Could have been allot of things but it never hurts to thin down the coyote population regardless. My brother and I sometimes go out in the desert, play some distress calls and shoot coyotes with the AR-15.


----------



## Jessica84 (Oct 27, 2011)

I think liz has the right idea about foul play, I am also 100% with xymenah. We have never been to big on killing the coyotes, they dont bother the cows and are good to keep rodents down. But I have goats now and if I see one, it goes bye bye. As for the rodents, you can get a box of .22, 500 for $10, it is worth the $10. What made me so mad about these dang coyotes is there was so much to hunt around here and they still went the easy way of going after small kids, I would some what understand if there wasnt anything to eat, still very mad, but understand. If you do want to go the pee the best price I found was at preditorpee.com (or something like that)


----------



## xymenah (Jul 1, 2011)

The website is www.predatorpee.com. Just be careful with urine sometimes it will call them in because they see it as a challenge for their land.

I never bothered with the coyotes in Mississippi because they never bothered me but here in Arizona they are super bold and a total nuisance. They terrorize our dogs in mid day by sitting by the fence and took three of our cats off(one was a 20lb cat). I looked out the other day and one was hanging out in my back yard trying to stalk one of my moms 12lb dogs. It jumped the 5ft fence and made itself at home. I wish my doberman/rottweiler girls had been out they would have ripped it to shreds.


----------



## Zarafia (Mar 25, 2012)

From what you've written here it sounds like the coyotes might be taking the blame for a far more likely culprit, local humans with no morals.

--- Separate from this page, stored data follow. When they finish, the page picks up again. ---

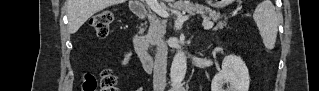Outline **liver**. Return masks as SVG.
Masks as SVG:
<instances>
[{"label":"liver","mask_w":319,"mask_h":91,"mask_svg":"<svg viewBox=\"0 0 319 91\" xmlns=\"http://www.w3.org/2000/svg\"><path fill=\"white\" fill-rule=\"evenodd\" d=\"M125 0H67L70 32L77 30L94 14ZM173 2V0H166Z\"/></svg>","instance_id":"6515ba94"}]
</instances>
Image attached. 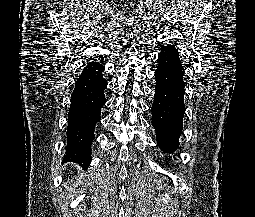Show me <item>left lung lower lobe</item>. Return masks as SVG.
I'll use <instances>...</instances> for the list:
<instances>
[{
    "instance_id": "0a47b994",
    "label": "left lung lower lobe",
    "mask_w": 255,
    "mask_h": 217,
    "mask_svg": "<svg viewBox=\"0 0 255 217\" xmlns=\"http://www.w3.org/2000/svg\"><path fill=\"white\" fill-rule=\"evenodd\" d=\"M156 87L152 105V126L157 143L165 153L174 152L182 134L184 105V68L178 50L165 46L158 55Z\"/></svg>"
}]
</instances>
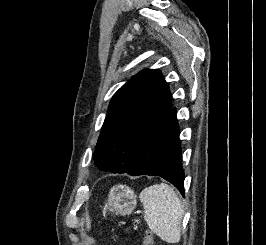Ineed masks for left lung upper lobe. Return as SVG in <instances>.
Masks as SVG:
<instances>
[{
  "label": "left lung upper lobe",
  "instance_id": "obj_1",
  "mask_svg": "<svg viewBox=\"0 0 266 245\" xmlns=\"http://www.w3.org/2000/svg\"><path fill=\"white\" fill-rule=\"evenodd\" d=\"M171 93L159 70L133 76L113 96L95 149L100 170L125 173L140 140L171 108Z\"/></svg>",
  "mask_w": 266,
  "mask_h": 245
}]
</instances>
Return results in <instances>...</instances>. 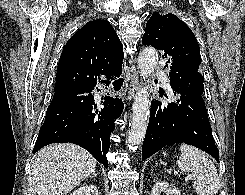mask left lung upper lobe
I'll return each instance as SVG.
<instances>
[{
    "label": "left lung upper lobe",
    "instance_id": "1",
    "mask_svg": "<svg viewBox=\"0 0 245 195\" xmlns=\"http://www.w3.org/2000/svg\"><path fill=\"white\" fill-rule=\"evenodd\" d=\"M143 45H151L169 57L171 87L190 88L203 94L204 78L198 71L200 48L191 29L171 13L154 12L147 21Z\"/></svg>",
    "mask_w": 245,
    "mask_h": 195
}]
</instances>
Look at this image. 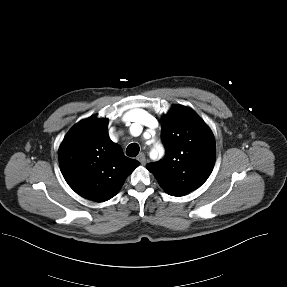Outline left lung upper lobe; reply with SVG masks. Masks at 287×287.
Masks as SVG:
<instances>
[{
    "label": "left lung upper lobe",
    "mask_w": 287,
    "mask_h": 287,
    "mask_svg": "<svg viewBox=\"0 0 287 287\" xmlns=\"http://www.w3.org/2000/svg\"><path fill=\"white\" fill-rule=\"evenodd\" d=\"M163 160L147 164L159 185L172 196L200 187L215 163V140L205 122L189 107L174 105L161 118Z\"/></svg>",
    "instance_id": "1"
}]
</instances>
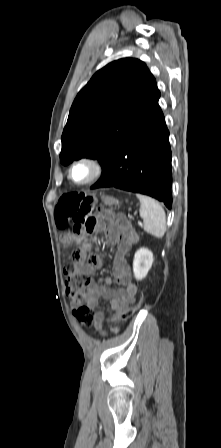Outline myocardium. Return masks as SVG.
<instances>
[{
	"instance_id": "obj_1",
	"label": "myocardium",
	"mask_w": 221,
	"mask_h": 448,
	"mask_svg": "<svg viewBox=\"0 0 221 448\" xmlns=\"http://www.w3.org/2000/svg\"><path fill=\"white\" fill-rule=\"evenodd\" d=\"M78 165H86L92 170V174L88 179L84 181H76L72 177V171ZM104 174H105V167L103 163L99 159L90 156L80 157L74 160L68 168L69 180L78 186H87L96 183L103 177Z\"/></svg>"
}]
</instances>
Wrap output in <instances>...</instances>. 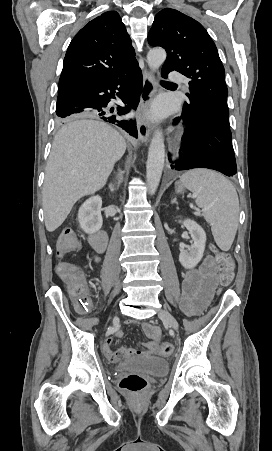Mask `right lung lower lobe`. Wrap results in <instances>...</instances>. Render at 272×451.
Wrapping results in <instances>:
<instances>
[{"mask_svg":"<svg viewBox=\"0 0 272 451\" xmlns=\"http://www.w3.org/2000/svg\"><path fill=\"white\" fill-rule=\"evenodd\" d=\"M142 89V73L138 63L117 73L109 81L87 84L58 93L57 122L90 118L101 119L115 124L132 136H137L135 120H124L109 115L104 111L107 104L120 97L125 107L118 106V115L126 114L131 108L136 109ZM119 91V92H116ZM113 112V110L111 111Z\"/></svg>","mask_w":272,"mask_h":451,"instance_id":"right-lung-lower-lobe-1","label":"right lung lower lobe"}]
</instances>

I find it unlikely that a coyote could attack, subdue and carry a goat off your fenced property without leaving some trace evidence.
On the other hand, a jerk of a human being would be far more capable of removing your goat from your fences without leaving a fur or blood trail. And as for why they only took one, well one goat is plenty for a party BBQ.
I hope you do get some real answers. I've always heard that donkeys make excellent livestock guardians. But they wouldn't know to protect your goats from people .


----------



## PearcePastures (Oct 6, 2012)

The coyotes in our area, NW Indiana, are documented as being the among the largest of the US breeds. Many are comparable in size and looks to a German shepherd. Having had some encounters myself, they could definitely taken out one of my goats. They consume their kill in private after swiping it and sometimes there is no trace of the kill. In addition, we have the dreaded dog/coyote mutts around here too and they are quite gutsy. 

It could be a rotten person too of course-there are far too many of those too.

Happy hunting though!


----------